- Theatrical release poster
- Directed by: Kang Yun-seong
- Screenplay by: Ryu Kyung-sun
- Produced by: Kim Yong-gi; Jang Won-seok; Yoo Young-chae;
- Starring: Kim Rae-won; Won Jin-ah; Jin Seon-kyu; Choi Gwi-hwa;
- Production company: B.A. Entertainment
- Distributed by: Megabox Plus M; Contents Nandakinda;
- Release date: June 9, 2019;
- Running time: 118 minutes
- Country: South Korea
- Language: Korean
- Box office: US$7.8 million

= Long Live the King (2019 film) =

Long Live the King is a 2019 South Korean action comedy film directed by Kang Yun-seong and starring Kim Rae-won, Won Jin-ah, Jin Seon-kyu, and Choi Gwi-hwa.
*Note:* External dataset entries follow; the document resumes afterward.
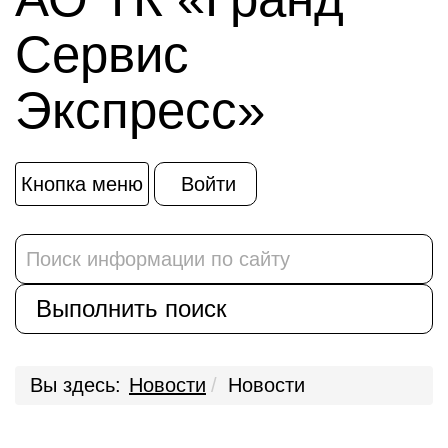
Сервис
Экспресс»
Кнопка меню
Войти
Вы здесь:
Новости
Новости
The screenplay is based on webtoon of the same name by Beodeunamusup, using story elements from the first season.

The film earned director Kang the Director of the Year Award and Kim Rae-won the Actor of the Year Award at the 2019 Chungju International Film Festival.

== Synopsis ==
Kkangpae boss Jang Se-chool meets lawyer Kang So-hyun at an anti-construction protest and quickly falls in love, but she thinks of him as a thug. She repeatedly rejects him while telling him to live a decent life. So-hyun eventually tries to get rid of Se-chool by saying that she can never accept him because her life goal is to become a first lady. Meanwhile, one of Se-chool's friends is on death row, and the only way to save him is through a presidential pardon. When Se-chool ends up rescuing passengers after a bus accident at Mokpo Bridge, he is praised as a hero; he decides to use his newfound fame to run for public office, believing that success will lead him to win So-hyun's heart and save his friend.

== Cast ==

- Kim Rae-won as Jang Se-Chool
- Won Jin-ah as Kang So-Hyun
- Jin Seon-kyu as Jo Kwang-Choon
- Choi Gwi-hwa as Choi Man-Soo
- Choi Moo-sung as Hwang Bo-Yoon
- Joo Jin-mo as So-pal
- Im Hyung-joon as Han Man-sub
- Hong Ki-joon as Jung Chul-min
- Choi Jae-hwan as Ho-Tae
- Cha Yub as Geun-Bae
- Yoo Hee-je as Im Jik-sa

== Production ==
Filming began on October 9, 2018. One of the plot elements involves a bus accident at a bridge in Mokpo; it took the crew three months to make arrangements to film on the bridge, with filming at the location taking place for about twelve hours. Shooting for the scene was also done at the studio and other locations, and took about a week to finish.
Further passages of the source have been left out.